Reverse mortgages are an increasing popular tool for people who are aging. As of 2009, it is estimated that one in four homeowners are of retirement age, and this number will only increase as time goes on. Reverse mortgages are a type loan that takes your homes equity and turns it into cash. In a reverse mortgage, the lender pays the borrower a monthly sum of money for a specified number of years or until the borrower dies. In return, the borrower can transfer title to their home to the lender and agrees to leave the house in good condition upon its sale after they die. The benefit of this type of mortgage is that it allows seniors to receive money from their home without having to pay it back until they sell their home, die, or move out.
For any seniors 62 or above, this would be an ideal option who wants to get some extra money while staying in their property. When you take out a reverse mortgage, the bank gives you monthly payments which are based on the value of your home or you can withdraw up to 60% of your equity in one lump-sum payment and get monthly payments after. Reverse mortgage is generally granted to older adults who are close to retirement age who need money for living expenses.
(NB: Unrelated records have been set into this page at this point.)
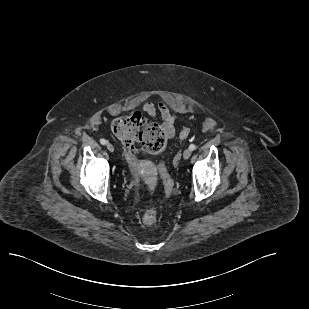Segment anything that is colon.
I'll return each instance as SVG.
<instances>
[{
	"label": "colon",
	"mask_w": 309,
	"mask_h": 309,
	"mask_svg": "<svg viewBox=\"0 0 309 309\" xmlns=\"http://www.w3.org/2000/svg\"><path fill=\"white\" fill-rule=\"evenodd\" d=\"M114 135L128 148L147 154L158 155L163 153L167 147L165 133L156 124L149 123L138 112L116 118L112 123ZM185 129L180 133V138L185 139L189 135ZM164 170V167H161ZM167 191H171V183L166 178ZM157 210L148 209L143 215V223L151 226L157 219Z\"/></svg>",
	"instance_id": "obj_1"
}]
</instances>
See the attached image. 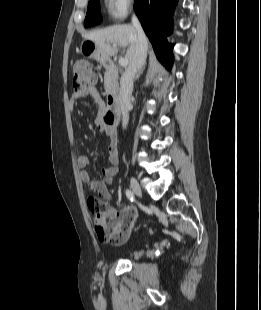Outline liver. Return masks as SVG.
Instances as JSON below:
<instances>
[{
    "mask_svg": "<svg viewBox=\"0 0 261 310\" xmlns=\"http://www.w3.org/2000/svg\"><path fill=\"white\" fill-rule=\"evenodd\" d=\"M84 38L93 41L103 57L114 56L119 47H127L125 59L130 63L135 53L137 31L131 25H116L87 33Z\"/></svg>",
    "mask_w": 261,
    "mask_h": 310,
    "instance_id": "6515ba94",
    "label": "liver"
}]
</instances>
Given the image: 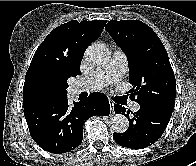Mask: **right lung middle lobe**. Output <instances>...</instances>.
I'll return each instance as SVG.
<instances>
[{
    "label": "right lung middle lobe",
    "mask_w": 196,
    "mask_h": 166,
    "mask_svg": "<svg viewBox=\"0 0 196 166\" xmlns=\"http://www.w3.org/2000/svg\"><path fill=\"white\" fill-rule=\"evenodd\" d=\"M34 99L40 102H47L57 96L53 93L52 86L47 82H38L33 89Z\"/></svg>",
    "instance_id": "right-lung-middle-lobe-1"
}]
</instances>
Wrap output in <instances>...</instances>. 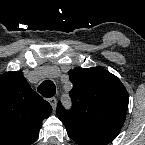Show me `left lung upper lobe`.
<instances>
[{
    "label": "left lung upper lobe",
    "instance_id": "obj_1",
    "mask_svg": "<svg viewBox=\"0 0 145 145\" xmlns=\"http://www.w3.org/2000/svg\"><path fill=\"white\" fill-rule=\"evenodd\" d=\"M68 74L72 108L67 112L59 102L56 110L63 124L121 129L129 102L121 81L102 67L74 68Z\"/></svg>",
    "mask_w": 145,
    "mask_h": 145
}]
</instances>
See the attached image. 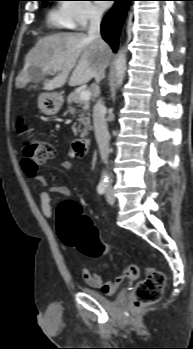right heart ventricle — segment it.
<instances>
[{"label":"right heart ventricle","instance_id":"obj_1","mask_svg":"<svg viewBox=\"0 0 193 349\" xmlns=\"http://www.w3.org/2000/svg\"><path fill=\"white\" fill-rule=\"evenodd\" d=\"M48 22L56 29H68L72 27V24L64 10V4H60L50 10L48 14Z\"/></svg>","mask_w":193,"mask_h":349}]
</instances>
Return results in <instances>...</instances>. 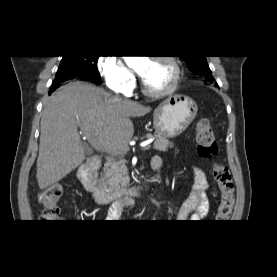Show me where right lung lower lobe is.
Instances as JSON below:
<instances>
[{"label":"right lung lower lobe","instance_id":"obj_1","mask_svg":"<svg viewBox=\"0 0 277 277\" xmlns=\"http://www.w3.org/2000/svg\"><path fill=\"white\" fill-rule=\"evenodd\" d=\"M74 78H80V79H83V80H90V81H92V82H95L96 83V81H93V80H91L90 78H88L87 76H77L76 74H74V73H67V74H61V73H59V74H57L56 75V77H55V80H54V82H53V85H52V87H51V89H50V92H49V94H51L56 88H58L63 82H65V81H67V80H69V79H74Z\"/></svg>","mask_w":277,"mask_h":277}]
</instances>
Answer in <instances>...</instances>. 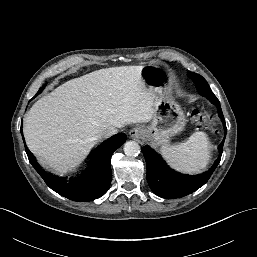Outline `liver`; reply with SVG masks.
<instances>
[{
    "instance_id": "obj_1",
    "label": "liver",
    "mask_w": 257,
    "mask_h": 257,
    "mask_svg": "<svg viewBox=\"0 0 257 257\" xmlns=\"http://www.w3.org/2000/svg\"><path fill=\"white\" fill-rule=\"evenodd\" d=\"M156 98L139 66L93 71L31 107L23 123L26 144L44 166L67 173L85 160L104 131L151 121Z\"/></svg>"
}]
</instances>
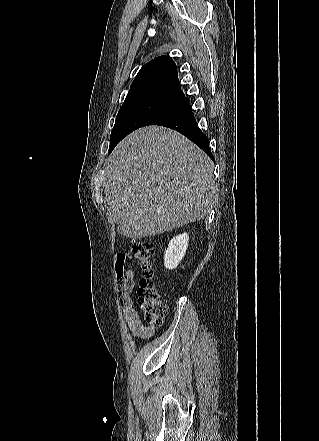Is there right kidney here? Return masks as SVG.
Here are the masks:
<instances>
[{"label": "right kidney", "instance_id": "ca27d5eb", "mask_svg": "<svg viewBox=\"0 0 319 441\" xmlns=\"http://www.w3.org/2000/svg\"><path fill=\"white\" fill-rule=\"evenodd\" d=\"M189 237L186 232L172 238L165 251L164 265L167 269H175L183 259L188 248Z\"/></svg>", "mask_w": 319, "mask_h": 441}]
</instances>
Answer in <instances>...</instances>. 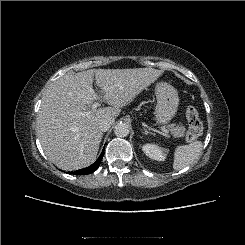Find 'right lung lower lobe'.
I'll use <instances>...</instances> for the list:
<instances>
[{
	"mask_svg": "<svg viewBox=\"0 0 245 245\" xmlns=\"http://www.w3.org/2000/svg\"><path fill=\"white\" fill-rule=\"evenodd\" d=\"M104 155V150L102 151L101 155L99 156V158L97 159V161L92 164L91 166L81 169L79 171H75V172H71L70 174H75V175H86V174H90L93 173L94 171H96L101 163V160L103 158Z\"/></svg>",
	"mask_w": 245,
	"mask_h": 245,
	"instance_id": "obj_1",
	"label": "right lung lower lobe"
}]
</instances>
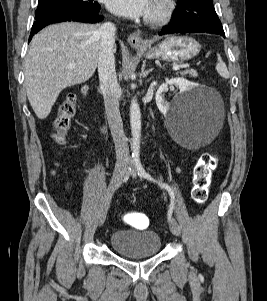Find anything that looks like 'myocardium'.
I'll list each match as a JSON object with an SVG mask.
<instances>
[{
    "instance_id": "obj_1",
    "label": "myocardium",
    "mask_w": 267,
    "mask_h": 301,
    "mask_svg": "<svg viewBox=\"0 0 267 301\" xmlns=\"http://www.w3.org/2000/svg\"><path fill=\"white\" fill-rule=\"evenodd\" d=\"M177 8L176 0H154L146 22L152 25L167 23Z\"/></svg>"
}]
</instances>
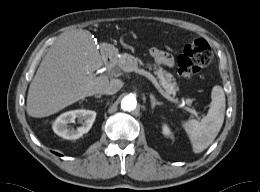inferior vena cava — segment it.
<instances>
[{"instance_id": "1", "label": "inferior vena cava", "mask_w": 260, "mask_h": 192, "mask_svg": "<svg viewBox=\"0 0 260 192\" xmlns=\"http://www.w3.org/2000/svg\"><path fill=\"white\" fill-rule=\"evenodd\" d=\"M123 86V82L120 79H112L108 86L102 90L101 93L112 95L118 92Z\"/></svg>"}]
</instances>
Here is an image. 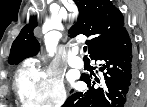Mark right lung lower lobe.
<instances>
[{
  "instance_id": "right-lung-lower-lobe-1",
  "label": "right lung lower lobe",
  "mask_w": 147,
  "mask_h": 107,
  "mask_svg": "<svg viewBox=\"0 0 147 107\" xmlns=\"http://www.w3.org/2000/svg\"><path fill=\"white\" fill-rule=\"evenodd\" d=\"M100 61L101 80L82 75L81 80L89 89L72 94L63 107H129L136 81V59L129 34L124 27L120 33L91 55Z\"/></svg>"
}]
</instances>
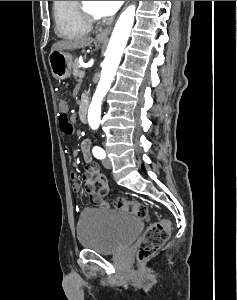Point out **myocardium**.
Here are the masks:
<instances>
[{
	"label": "myocardium",
	"mask_w": 237,
	"mask_h": 300,
	"mask_svg": "<svg viewBox=\"0 0 237 300\" xmlns=\"http://www.w3.org/2000/svg\"><path fill=\"white\" fill-rule=\"evenodd\" d=\"M79 10L83 18L91 25L101 23L104 20L103 16L94 14L90 10H88L83 1H79Z\"/></svg>",
	"instance_id": "obj_1"
}]
</instances>
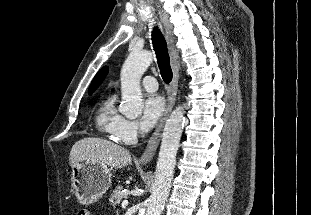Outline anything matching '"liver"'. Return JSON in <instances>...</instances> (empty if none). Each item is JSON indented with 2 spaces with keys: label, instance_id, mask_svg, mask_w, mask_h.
I'll use <instances>...</instances> for the list:
<instances>
[{
  "label": "liver",
  "instance_id": "6515ba94",
  "mask_svg": "<svg viewBox=\"0 0 311 215\" xmlns=\"http://www.w3.org/2000/svg\"><path fill=\"white\" fill-rule=\"evenodd\" d=\"M102 163L112 168H123L132 162L129 150L105 139L88 137L77 141L70 151L69 163Z\"/></svg>",
  "mask_w": 311,
  "mask_h": 215
}]
</instances>
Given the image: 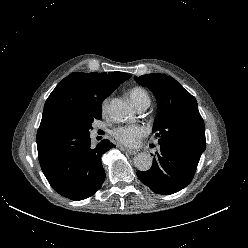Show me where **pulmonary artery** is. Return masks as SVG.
I'll return each instance as SVG.
<instances>
[{
    "label": "pulmonary artery",
    "mask_w": 248,
    "mask_h": 248,
    "mask_svg": "<svg viewBox=\"0 0 248 248\" xmlns=\"http://www.w3.org/2000/svg\"><path fill=\"white\" fill-rule=\"evenodd\" d=\"M149 105H150L149 102H143V103L138 104L136 107L140 112H142V111H145L149 107Z\"/></svg>",
    "instance_id": "pulmonary-artery-1"
}]
</instances>
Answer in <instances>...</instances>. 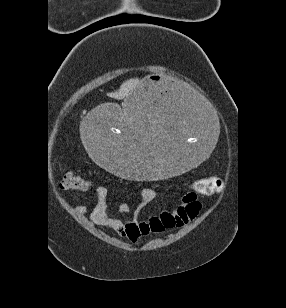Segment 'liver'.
I'll list each match as a JSON object with an SVG mask.
<instances>
[{"mask_svg": "<svg viewBox=\"0 0 286 308\" xmlns=\"http://www.w3.org/2000/svg\"><path fill=\"white\" fill-rule=\"evenodd\" d=\"M139 80L136 79H130L125 81L123 84H121L119 90L115 91L114 93H110L109 95L115 99H127L129 93L136 87ZM119 112V116L121 120H125L127 118V111H126V101L124 105V111L122 112L120 109H117ZM98 116H101L99 113Z\"/></svg>", "mask_w": 286, "mask_h": 308, "instance_id": "liver-1", "label": "liver"}]
</instances>
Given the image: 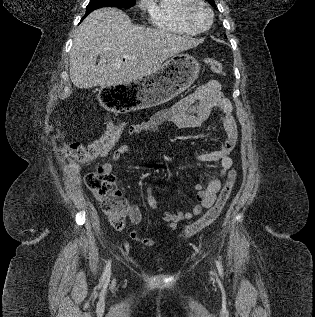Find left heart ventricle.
I'll return each mask as SVG.
<instances>
[{
	"mask_svg": "<svg viewBox=\"0 0 315 317\" xmlns=\"http://www.w3.org/2000/svg\"><path fill=\"white\" fill-rule=\"evenodd\" d=\"M193 19L198 27H206L209 22V15L202 6H197L193 11Z\"/></svg>",
	"mask_w": 315,
	"mask_h": 317,
	"instance_id": "1",
	"label": "left heart ventricle"
}]
</instances>
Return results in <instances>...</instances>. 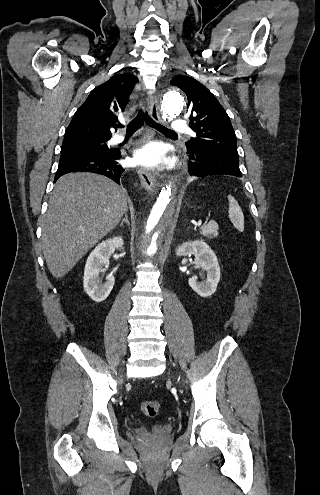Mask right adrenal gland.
<instances>
[{"label": "right adrenal gland", "instance_id": "obj_1", "mask_svg": "<svg viewBox=\"0 0 320 495\" xmlns=\"http://www.w3.org/2000/svg\"><path fill=\"white\" fill-rule=\"evenodd\" d=\"M123 223H126L127 225H130V222L128 220V214H127V212L125 213V216H124V218L122 219V221L120 223V227L123 226Z\"/></svg>", "mask_w": 320, "mask_h": 495}]
</instances>
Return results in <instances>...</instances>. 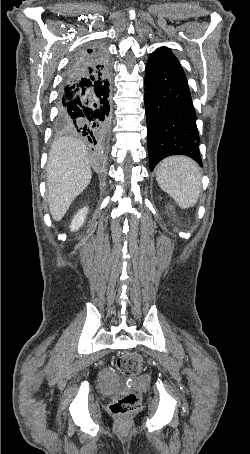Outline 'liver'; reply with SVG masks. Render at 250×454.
Here are the masks:
<instances>
[{"label": "liver", "mask_w": 250, "mask_h": 454, "mask_svg": "<svg viewBox=\"0 0 250 454\" xmlns=\"http://www.w3.org/2000/svg\"><path fill=\"white\" fill-rule=\"evenodd\" d=\"M49 210L59 221L73 200L89 185L92 171L83 142L73 137H61L51 146L47 163Z\"/></svg>", "instance_id": "obj_1"}]
</instances>
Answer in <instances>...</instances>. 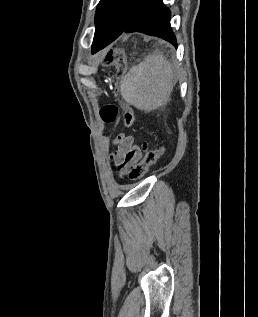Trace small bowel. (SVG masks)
I'll return each mask as SVG.
<instances>
[{
  "label": "small bowel",
  "instance_id": "1",
  "mask_svg": "<svg viewBox=\"0 0 258 317\" xmlns=\"http://www.w3.org/2000/svg\"><path fill=\"white\" fill-rule=\"evenodd\" d=\"M114 145L117 149L111 153L110 160L123 177L141 159L147 143L140 147L132 136L121 134L115 139Z\"/></svg>",
  "mask_w": 258,
  "mask_h": 317
}]
</instances>
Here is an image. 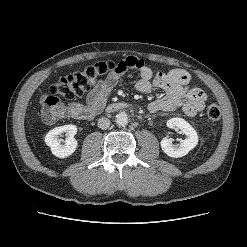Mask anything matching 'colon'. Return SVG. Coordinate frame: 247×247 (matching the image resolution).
Returning a JSON list of instances; mask_svg holds the SVG:
<instances>
[{"label": "colon", "mask_w": 247, "mask_h": 247, "mask_svg": "<svg viewBox=\"0 0 247 247\" xmlns=\"http://www.w3.org/2000/svg\"><path fill=\"white\" fill-rule=\"evenodd\" d=\"M129 63L101 61L90 65L71 75L59 78L51 87L50 93L44 94L40 100V114L44 122L53 124L64 119L68 114V108L59 99L61 95L67 99L82 96L95 84L101 81L108 73L124 71ZM221 117V111L215 104L207 107L206 118L211 124H215Z\"/></svg>", "instance_id": "colon-1"}]
</instances>
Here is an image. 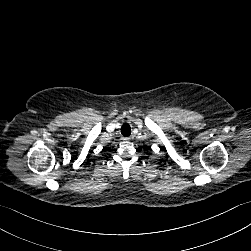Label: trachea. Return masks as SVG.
Wrapping results in <instances>:
<instances>
[{
  "label": "trachea",
  "instance_id": "3493384b",
  "mask_svg": "<svg viewBox=\"0 0 251 251\" xmlns=\"http://www.w3.org/2000/svg\"><path fill=\"white\" fill-rule=\"evenodd\" d=\"M121 133L123 136L128 137L131 134V127L128 123H124L121 127Z\"/></svg>",
  "mask_w": 251,
  "mask_h": 251
}]
</instances>
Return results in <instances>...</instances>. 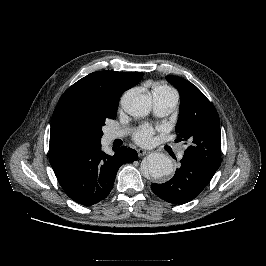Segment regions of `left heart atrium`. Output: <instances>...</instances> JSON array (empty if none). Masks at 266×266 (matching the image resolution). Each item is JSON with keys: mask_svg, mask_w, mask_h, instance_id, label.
<instances>
[{"mask_svg": "<svg viewBox=\"0 0 266 266\" xmlns=\"http://www.w3.org/2000/svg\"><path fill=\"white\" fill-rule=\"evenodd\" d=\"M153 134V128L151 126L144 125L136 131L134 139L140 144H149L152 141Z\"/></svg>", "mask_w": 266, "mask_h": 266, "instance_id": "1", "label": "left heart atrium"}]
</instances>
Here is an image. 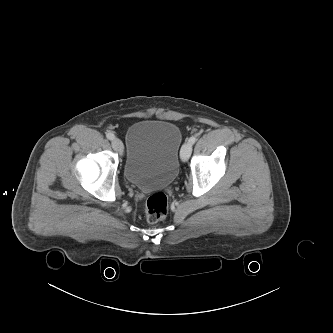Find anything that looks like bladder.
<instances>
[{"label":"bladder","mask_w":333,"mask_h":333,"mask_svg":"<svg viewBox=\"0 0 333 333\" xmlns=\"http://www.w3.org/2000/svg\"><path fill=\"white\" fill-rule=\"evenodd\" d=\"M181 128L166 120H142L129 127L123 171L127 181L148 191L169 186L179 172Z\"/></svg>","instance_id":"31cf9c89"}]
</instances>
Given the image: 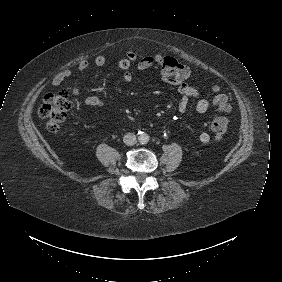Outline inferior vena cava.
Wrapping results in <instances>:
<instances>
[{
	"instance_id": "1",
	"label": "inferior vena cava",
	"mask_w": 282,
	"mask_h": 282,
	"mask_svg": "<svg viewBox=\"0 0 282 282\" xmlns=\"http://www.w3.org/2000/svg\"><path fill=\"white\" fill-rule=\"evenodd\" d=\"M123 142L125 145L133 146L137 143V138L133 133H127L123 136Z\"/></svg>"
}]
</instances>
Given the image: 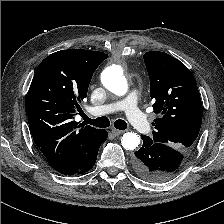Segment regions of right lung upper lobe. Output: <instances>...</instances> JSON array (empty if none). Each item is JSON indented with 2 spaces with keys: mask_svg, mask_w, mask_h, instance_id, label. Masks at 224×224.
<instances>
[{
  "mask_svg": "<svg viewBox=\"0 0 224 224\" xmlns=\"http://www.w3.org/2000/svg\"><path fill=\"white\" fill-rule=\"evenodd\" d=\"M107 57L99 51L62 50L46 57L35 72L27 97L29 128L60 173L80 165L101 136L102 129L78 126L74 116L94 71Z\"/></svg>",
  "mask_w": 224,
  "mask_h": 224,
  "instance_id": "obj_1",
  "label": "right lung upper lobe"
}]
</instances>
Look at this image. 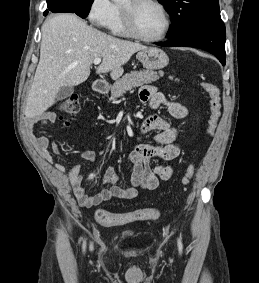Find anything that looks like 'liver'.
<instances>
[{
  "label": "liver",
  "mask_w": 259,
  "mask_h": 283,
  "mask_svg": "<svg viewBox=\"0 0 259 283\" xmlns=\"http://www.w3.org/2000/svg\"><path fill=\"white\" fill-rule=\"evenodd\" d=\"M145 48L88 26L74 14L49 17L42 26L40 60L27 99L26 117L42 115L53 105L62 87L86 81L94 59H103L97 73L110 72L117 79L131 56Z\"/></svg>",
  "instance_id": "obj_1"
}]
</instances>
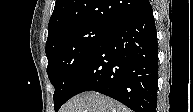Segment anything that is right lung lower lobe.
<instances>
[{"instance_id": "right-lung-lower-lobe-1", "label": "right lung lower lobe", "mask_w": 193, "mask_h": 112, "mask_svg": "<svg viewBox=\"0 0 193 112\" xmlns=\"http://www.w3.org/2000/svg\"><path fill=\"white\" fill-rule=\"evenodd\" d=\"M157 85V35L148 1L99 40L77 73L67 100L93 90L135 112H156Z\"/></svg>"}]
</instances>
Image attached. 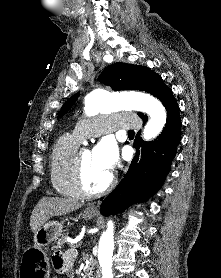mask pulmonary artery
Wrapping results in <instances>:
<instances>
[{
	"mask_svg": "<svg viewBox=\"0 0 221 278\" xmlns=\"http://www.w3.org/2000/svg\"><path fill=\"white\" fill-rule=\"evenodd\" d=\"M141 122L134 114L103 115L76 124L73 133L81 139L97 137L115 129L139 128Z\"/></svg>",
	"mask_w": 221,
	"mask_h": 278,
	"instance_id": "1",
	"label": "pulmonary artery"
}]
</instances>
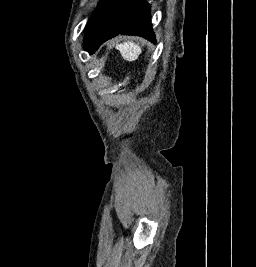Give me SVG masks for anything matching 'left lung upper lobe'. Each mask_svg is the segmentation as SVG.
I'll use <instances>...</instances> for the list:
<instances>
[{
	"label": "left lung upper lobe",
	"instance_id": "obj_1",
	"mask_svg": "<svg viewBox=\"0 0 256 267\" xmlns=\"http://www.w3.org/2000/svg\"><path fill=\"white\" fill-rule=\"evenodd\" d=\"M119 34L155 42L150 8L144 0H101L86 26L84 49L93 54L103 42Z\"/></svg>",
	"mask_w": 256,
	"mask_h": 267
}]
</instances>
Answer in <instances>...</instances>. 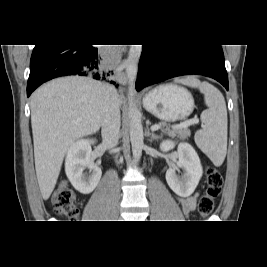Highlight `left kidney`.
<instances>
[{
	"mask_svg": "<svg viewBox=\"0 0 267 267\" xmlns=\"http://www.w3.org/2000/svg\"><path fill=\"white\" fill-rule=\"evenodd\" d=\"M175 147V142L165 140L160 144L162 151H169ZM178 162L176 166L169 168L166 172V181L169 187L180 197L190 196L196 189L202 175L203 169L199 156L195 149L188 143H179ZM181 168L184 171L182 177L176 174Z\"/></svg>",
	"mask_w": 267,
	"mask_h": 267,
	"instance_id": "obj_1",
	"label": "left kidney"
}]
</instances>
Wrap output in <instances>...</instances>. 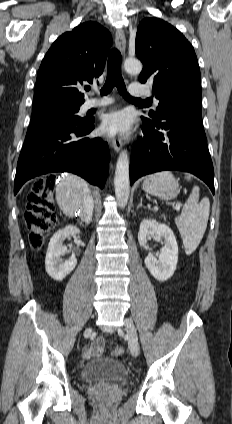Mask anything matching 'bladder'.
Segmentation results:
<instances>
[{
    "mask_svg": "<svg viewBox=\"0 0 232 424\" xmlns=\"http://www.w3.org/2000/svg\"><path fill=\"white\" fill-rule=\"evenodd\" d=\"M80 375L84 381L102 379L127 382L129 380V372L120 361L104 358L93 359L87 362L82 368Z\"/></svg>",
    "mask_w": 232,
    "mask_h": 424,
    "instance_id": "31cf9c89",
    "label": "bladder"
}]
</instances>
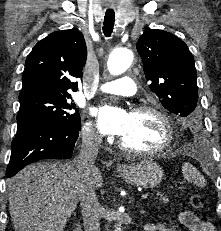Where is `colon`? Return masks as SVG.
I'll return each instance as SVG.
<instances>
[{"label": "colon", "mask_w": 221, "mask_h": 231, "mask_svg": "<svg viewBox=\"0 0 221 231\" xmlns=\"http://www.w3.org/2000/svg\"><path fill=\"white\" fill-rule=\"evenodd\" d=\"M189 202L193 208L200 209L204 206V199L201 195L194 194L189 198Z\"/></svg>", "instance_id": "obj_1"}]
</instances>
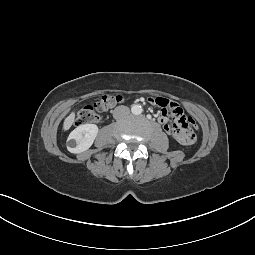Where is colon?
<instances>
[{
	"label": "colon",
	"mask_w": 255,
	"mask_h": 255,
	"mask_svg": "<svg viewBox=\"0 0 255 255\" xmlns=\"http://www.w3.org/2000/svg\"><path fill=\"white\" fill-rule=\"evenodd\" d=\"M121 100H122V97L120 95H112V94L103 95L96 103L92 105H86L79 110L77 114L76 124L83 125L87 123L98 122L100 118L99 113L109 110L110 108L115 106L117 103H119ZM184 118L186 119L188 125L193 130L195 131L199 130L197 123L194 121L191 115H188L187 117L184 115ZM177 141L179 142V140Z\"/></svg>",
	"instance_id": "5ec220e1"
}]
</instances>
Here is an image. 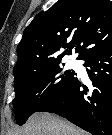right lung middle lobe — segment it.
I'll list each match as a JSON object with an SVG mask.
<instances>
[{"instance_id": "obj_1", "label": "right lung middle lobe", "mask_w": 112, "mask_h": 135, "mask_svg": "<svg viewBox=\"0 0 112 135\" xmlns=\"http://www.w3.org/2000/svg\"><path fill=\"white\" fill-rule=\"evenodd\" d=\"M60 63H49L34 73L15 78L13 106L18 125H23L30 115L60 95L73 81L76 73L63 71Z\"/></svg>"}]
</instances>
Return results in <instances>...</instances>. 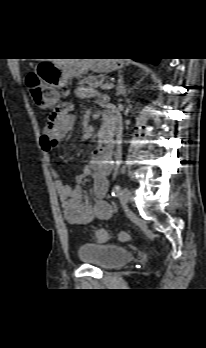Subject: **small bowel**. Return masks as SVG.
<instances>
[{
	"label": "small bowel",
	"instance_id": "small-bowel-1",
	"mask_svg": "<svg viewBox=\"0 0 206 348\" xmlns=\"http://www.w3.org/2000/svg\"><path fill=\"white\" fill-rule=\"evenodd\" d=\"M78 91L83 97L97 95L90 88L81 87ZM71 111L72 105L63 103L49 116L45 133L40 138V146L55 179L66 221L73 225H83L94 220H107L112 215V208L104 196L108 189V176L112 169V150L97 147L93 152L92 160L84 167L82 176L77 178L76 184L73 186L63 184L52 167L49 153L56 149L60 140L74 128L76 118ZM88 177L92 178L93 201L85 199L81 186L82 181Z\"/></svg>",
	"mask_w": 206,
	"mask_h": 348
}]
</instances>
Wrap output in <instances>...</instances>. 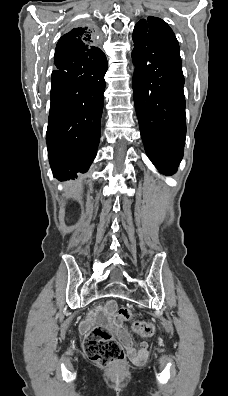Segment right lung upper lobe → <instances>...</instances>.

When you sign up for a reverse mortgage, the lender will provide you with different payment plans to chose from on how you would want to proceed with payments. One of the benefits of reverse mortgages is that they do not require monthly mortgage payments or interest rates. This will free up some of your monthly income which you can then use for other things such as medical bills or charitable contributions. Another perk of a reverse mortgage is that it does not have any effect on your credit score so you don't need to worry about paying off debt.
With a reverse mortgage, there are no strings attached. You are simply not obligated to make loan payments until you vacate the premises, therefore the balance increases rather than lowering every month as it would be if you were making payments. Before applying for a reverse mortgage, all borrowers should inform themselves completely about everything that has to do with a reverse mortgage. It’s important to know that not everyone qualifies for this type of loan. The borrower must be 62 years old or older and meet certain requirements. Some of these requirements include: living in the home as your primary residence, having substantial equity in your home, and not having any other liens on the property. On top of meeting these requirements, the borrower will need to provide proof of income for at least 12 months before closing on the reverse mortgage. Some people consider this option for many reasons - they may be single with no children or elderly parents who live with them and they need extra cash for their retirement. Others may not have enough cash on hand to cover living expenses in retirement - medical bills, travel expenses, food costs etc., but they own their home free and clear.
The pros and cons of reverse mortgage refinancing includes:
- The loan comes with no monthly payments and no requirement for repayment until the borrower dies, sells, or moves out of the house.
- It can be used to pay off old bills and debts.
- It allows retirees to stay in their homes without worrying about paying for upkeep.
- It does not affect Social Security benefits or eligibility, and can provide significant relief for those who need financial assistance as well as those who do not want their children to inherit a house with an outstanding mortgage.
- Reverse mortgages are expensive and they typically have higher interest rates than traditional mortgage loans.
- Reverse mortgages can end up costing more money in taxes and administration fees if they are not properly planned for.
- When you die, your heirs will have to pay off any remaining balances.